Hello all, I have 4 questions about some concrete sub-floor repairs.  
 I recently pulled up the linoleum in my washroom and am going to install vinyl planks so my plan for preparing the concrete floor is;
 Clean up concrete floor surface with a wire cup brush on an angle grinder.
 Brush on a bonding adhesive.
 Pour down floor leveling concrete.    
 1st question: 
 I am only at the 1st stage of cleaning the concrete floor with the wire brush and am wondering how far down I should be taking it. Currently I have made the surface smooth and shiny, so taken off the grey, rough part of the concrete. Was this correct or too much ?  
 2nd question: 
 Also, as shown in the pictures, when I pulled up the linoleum some concrete sub-floor came up with it.   
 My question is, should I keep chipping away and remove this layer of concrete (which I suspect is self leveling type) or should I leave it and pour the self leveling concrete down?    
 3rd question:
 As shown in the pictures, the drywall has a gap about 1/2" from the floor.
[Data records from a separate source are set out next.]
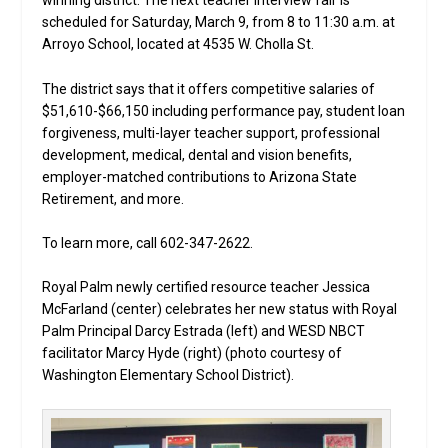
winning district. The next teacher interview fair is
scheduled for Saturday, March 9, from 8 to 11:30 a.m. at
Arroyo School, located at 4535 W. Cholla St.
The district says that it offers competitive salaries of
$51,610-$66,150 including performance pay, student loan
forgiveness, multi-layer teacher support, professional
development, medical, dental and vision benefits,
employer-matched contributions to Arizona State
Retirement, and more.
To learn more, call 602-347-2622.
Royal Palm newly certified resource teacher Jessica
McFarland (center) celebrates her new status with Royal
Palm Principal Darcy Estrada (left) and WESD NBCT
facilitator Marcy Hyde (right) (photo courtesy of
Washington Elementary School District).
Is this ok, and if not what should I do to fix this?  
 4th question:
 As shown in the pictures, around the toilet flange there are big gaps.
 Should I be filling these in or just leave them as is ?
 If I do need to fill it in, what method and materials should I use to do this?    
 Answers for any of these questions would be greatly appreciated along with further tips and advice. Thank you.

----------